INFORMATION SHOWN |
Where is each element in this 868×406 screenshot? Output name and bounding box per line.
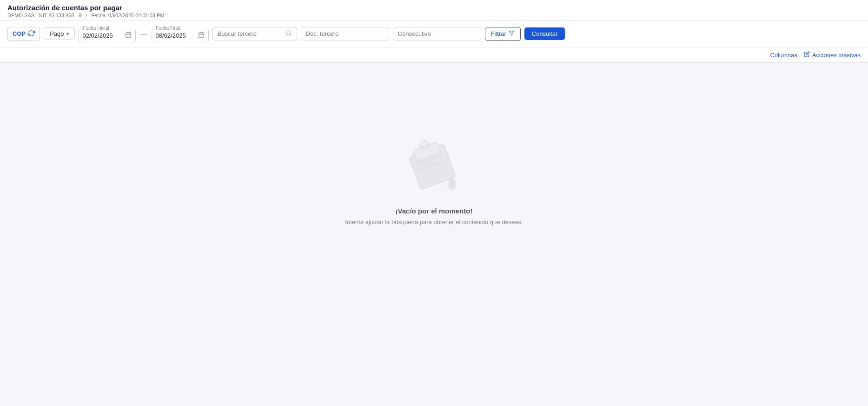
currency-label: COP xyxy=(13,30,26,37)
acciones-masivas-button[interactable]: Acciones masivas xyxy=(804,51,861,59)
fecha-inicial-input-wrap xyxy=(79,29,136,42)
consultar-label: Consultar xyxy=(532,30,558,37)
search-tercero-field xyxy=(212,27,297,40)
date-label: Fecha: xyxy=(91,13,107,18)
page-title: Autorización de cuentas por pagar xyxy=(7,4,861,12)
consecutivo-input[interactable] xyxy=(393,27,481,40)
svg-rect-0 xyxy=(126,33,131,38)
consultar-button[interactable]: Consultar xyxy=(524,27,565,40)
fecha-final-input-wrap xyxy=(152,29,209,42)
svg-line-9 xyxy=(290,34,291,36)
empty-title: ¡Vacío por el momento! xyxy=(396,207,473,215)
currency-selector[interactable]: COP xyxy=(7,27,40,41)
filtrar-label: Filtrar xyxy=(491,30,506,37)
pago-label: Pago xyxy=(50,30,64,37)
calendar-end-icon[interactable] xyxy=(198,32,205,40)
columnas-button[interactable]: Columnas xyxy=(770,52,797,59)
fecha-final-label: Fecha Final xyxy=(155,26,181,31)
fecha-final-input[interactable] xyxy=(156,32,195,39)
edit-icon xyxy=(804,51,810,59)
date-value: 03/02/2025 04:01:03 PM xyxy=(108,13,164,18)
svg-rect-4 xyxy=(199,33,204,38)
empty-illustration xyxy=(402,133,467,198)
sync-icon xyxy=(28,30,35,38)
company-name: DEMO SAS - NIT 85,133,458 - 9 xyxy=(7,13,81,18)
empty-state: ¡Vacío por el momento! Intenta ajustar l… xyxy=(0,63,868,295)
company-info: DEMO SAS - NIT 85,133,458 - 9 | Fecha: 0… xyxy=(7,13,861,18)
chevron-down-icon: ▾ xyxy=(66,31,69,36)
toolbar: COP Pago ▾ Fecha Inicial xyxy=(0,20,868,47)
acciones-label: Acciones masivas xyxy=(812,52,861,59)
search-icon xyxy=(285,30,292,38)
columnas-label: Columnas xyxy=(770,52,797,59)
fecha-final-wrapper: Fecha Final xyxy=(152,29,209,42)
date-range-separator: — xyxy=(140,30,147,38)
doc-tercero-input[interactable] xyxy=(301,27,389,40)
empty-subtitle: Intenta ajustar la búsqueda para obtener… xyxy=(345,219,523,226)
pago-selector[interactable]: Pago ▾ xyxy=(44,27,74,40)
calendar-icon[interactable] xyxy=(125,32,132,40)
header-bar: Autorización de cuentas por pagar DEMO S… xyxy=(0,0,868,20)
fecha-inicial-wrapper: Fecha Inicial xyxy=(79,29,136,42)
svg-marker-10 xyxy=(509,31,514,35)
filtrar-button[interactable]: Filtrar xyxy=(485,27,521,41)
fecha-inicial-input[interactable] xyxy=(83,32,122,39)
search-tercero-input[interactable] xyxy=(218,30,283,37)
action-bar: Columnas Acciones masivas xyxy=(0,47,868,63)
filter-icon xyxy=(509,30,515,38)
fecha-inicial-label: Fecha Inicial xyxy=(82,26,110,31)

EXERCISE INSTRUCTIONS | Search the material for lines holding the word "Filtrar", then say how many there are and nothing more.

WRITTEN REPLY | 2